10 unit squares in a square of side length ${\displaystyle 3+1/{\sqrt {2}}\approx 3.707}$

11 unit squares in a square of side length ${\displaystyle a\approx 3.877084}$

The smallest value of ${\displaystyle a}$ that allows the packing of ${\displaystyle n}$ unit squares is known when ${\displaystyle n}$ is a perfect square (in which case it is ${\displaystyle {\sqrt {n}}}$), as well as for ${\displaystyle n={}}$2, 3, 5, 6, 7, 8, 10, 13, 14, 15, 24, 34, 35, 46, 47, and 48. For most of these numbers (with the exceptions only of 5 and 10), the packing is the natural one with axis-aligned squares, and ${\displaystyle a}$ is ${\displaystyle \lceil {\sqrt {n}}\,\rceil }$, where ${\displaystyle \lceil \,\ \rceil }$ is the ceiling (round up) function. ^{[2] [3]} The figure shows the optimal packings for 5 and 10 squares, the two smallest numbers of squares for which the optimal packing involves tilted squares. ^{[4] [5]}

The smallest unresolved case is ${\displaystyle n=11}$. It is known that 11 unit squares cannot be packed in a square of side length less than ${\displaystyle \textstyle 2+2{\sqrt {4/5}}\approx 3.789}$. By contrast, the tightest known packing of 11 squares is inside a square of side length approximately 3.877084 found by Walter Trump. ^{[4] [6]}

The smallest case where the best known packing involves squares at three different angles is ${\displaystyle n=17}$. It was discovered in 1998 by John Bidwell, an undergraduate student at the University of Hawaiʻi, and has side length ${\displaystyle a\approx 4.6756}$. ^[4]

Below are the minimum solutions for values up to n=12: ^[7] (The case for n=11 remains unresolved)

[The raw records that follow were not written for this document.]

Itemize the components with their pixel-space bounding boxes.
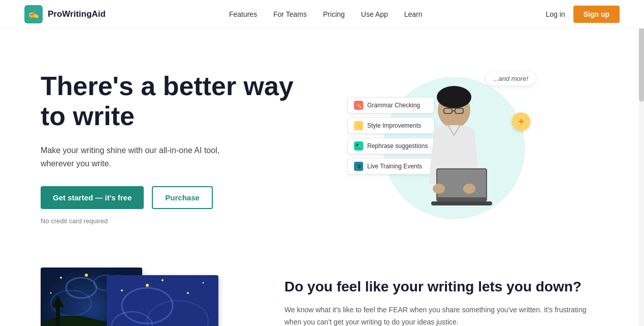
get-started-button[interactable]: Get started — it's free bbox=[41, 186, 144, 209]
section2-text: We know what it's like to feel the FEAR … bbox=[284, 304, 603, 326]
svg-rect-7 bbox=[431, 201, 492, 205]
svg-point-29 bbox=[187, 292, 189, 294]
navigation: ✍ ProWritingAid Features For Teams Prici… bbox=[0, 0, 644, 28]
signup-button[interactable]: Sign up bbox=[573, 6, 620, 23]
section2-left: My idea in my head bbox=[41, 268, 254, 326]
svg-point-27 bbox=[121, 289, 123, 291]
login-button[interactable]: Log in bbox=[546, 10, 565, 18]
no-credit-card-text: No credit card required bbox=[41, 217, 295, 225]
artwork-container: My idea in my head bbox=[41, 268, 223, 326]
svg-point-9 bbox=[463, 184, 475, 194]
svg-point-31 bbox=[162, 279, 164, 281]
plus-sticker: + bbox=[512, 112, 530, 131]
painting-idea bbox=[107, 275, 218, 326]
nav-features[interactable]: Features bbox=[229, 10, 257, 18]
nav-for-teams[interactable]: For Teams bbox=[273, 10, 307, 18]
hero-section: There's a better way to write Make your … bbox=[0, 28, 644, 257]
style-icon: ⚡ bbox=[354, 121, 363, 130]
hero-left: There's a better way to write Make your … bbox=[41, 71, 295, 225]
nav-links: Features For Teams Pricing Use App Learn bbox=[229, 10, 423, 19]
svg-rect-6 bbox=[437, 169, 486, 197]
svg-point-8 bbox=[433, 184, 445, 194]
hero-subtitle: Make your writing shine with our all-in-… bbox=[41, 144, 234, 170]
page-scrollbar[interactable] bbox=[639, 0, 644, 326]
svg-point-1 bbox=[437, 86, 471, 108]
hero-title: There's a better way to write bbox=[41, 71, 295, 132]
nav-actions: Log in Sign up bbox=[546, 6, 620, 23]
svg-point-18 bbox=[50, 292, 52, 294]
training-icon: 🎓 bbox=[354, 162, 363, 171]
svg-point-14 bbox=[60, 277, 62, 279]
logo-text: ProWritingAid bbox=[48, 9, 106, 19]
nav-learn[interactable]: Learn bbox=[404, 10, 423, 18]
hero-illustration: ...and more! + ✏️ Grammar Checking ⚡ Sty… bbox=[352, 67, 545, 229]
person-illustration bbox=[403, 82, 505, 229]
nav-use-app[interactable]: Use App bbox=[361, 10, 388, 18]
svg-point-28 bbox=[146, 284, 149, 287]
logo-icon: ✍ bbox=[24, 5, 43, 23]
section2: My idea in my head Do you feel like your… bbox=[0, 268, 644, 326]
svg-point-30 bbox=[203, 282, 204, 284]
section2-title: Do you feel like your writing lets you d… bbox=[284, 278, 603, 296]
purchase-button[interactable]: Purchase bbox=[152, 186, 213, 209]
svg-point-15 bbox=[85, 274, 88, 277]
hero-right: ...and more! + ✏️ Grammar Checking ⚡ Sty… bbox=[295, 59, 603, 237]
svg-rect-21 bbox=[56, 306, 60, 326]
grammar-icon: ✏️ bbox=[354, 101, 363, 110]
nav-pricing[interactable]: Pricing bbox=[323, 10, 345, 18]
section2-right: Do you feel like your writing lets you d… bbox=[284, 268, 603, 326]
rephrase-icon: ✒️ bbox=[354, 141, 363, 151]
logo-link[interactable]: ✍ ProWritingAid bbox=[24, 5, 106, 23]
hero-buttons: Get started — it's free Purchase bbox=[41, 186, 295, 209]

Number of unit squares ${\displaystyle n}$	Minimal side length ${\displaystyle a}$ of big square
1	1
2	2
3	2
4	2
5	2.707...	${\displaystyle 2+{\frac {\sqrt {2}}{2}}}$
6	3
7	3
8	3
9	3
10	3.707...	${\displaystyle 3+{\frac {\sqrt {2}}{2}}}$
11	3.877...?
12	4

Asymptotic results

Unsolved problem in mathematics:

What is the asymptotic growth rate of wasted space for square packing in a half-integer square?

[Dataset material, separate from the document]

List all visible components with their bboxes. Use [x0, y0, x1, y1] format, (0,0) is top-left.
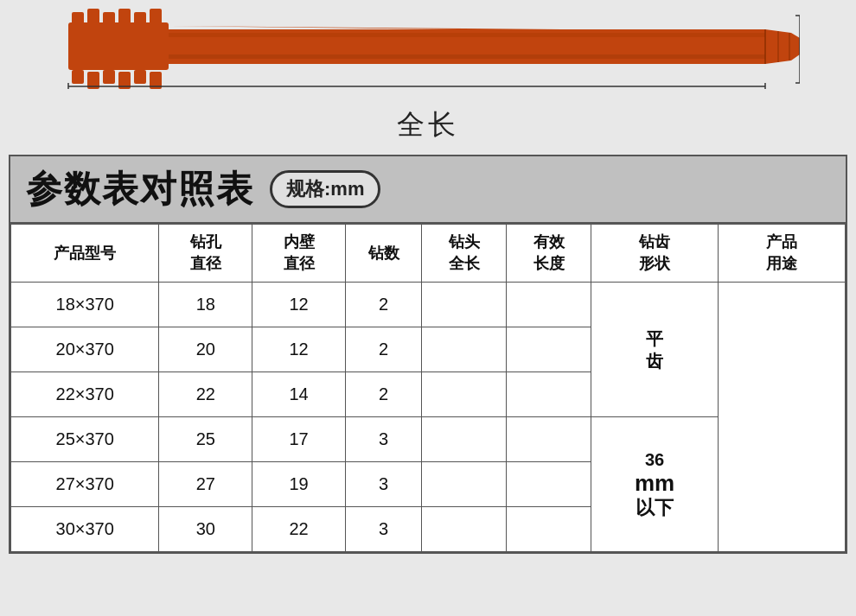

(more unsolved problems in mathematics)

For larger values of the side length ${\displaystyle a}$, the exact number of unit squares that can pack an ${\displaystyle a\times a}$ square remains unknown. It is always possible to pack a ${\displaystyle \lfloor a\rfloor \!\times \!\lfloor a\rfloor }$ grid of axis-aligned unit squares, but this may leave a large area, approximately ${\displaystyle 2a(a-\lfloor a\rfloor )}$, uncovered and wasted. ^[4] Instead, Paul Erdős and Ronald Graham showed that for a different packing by tilted unit squares, the wasted space could be significantly reduced to ${\displaystyle o(a^{7/11})}$ (here written in little o notation). ^[8] Later, Graham and Fan Chung further reduced the wasted space to ${\displaystyle O(a^{3/5})}$. ^[9] However, as Klaus Roth and Bob Vaughan proved, all solutions must waste space at least ${\displaystyle \Omega {\bigl (}a^{1/2}(a-\lfloor a\rfloor ){\bigr )}}$. In particular, when ${\displaystyle a}$ is a half-integer, the wasted space is at least proportional to its square root. ^[10] The precise asymptotic growth rate of the wasted space, even for half-integer side lengths, remains an open problem. ^[1]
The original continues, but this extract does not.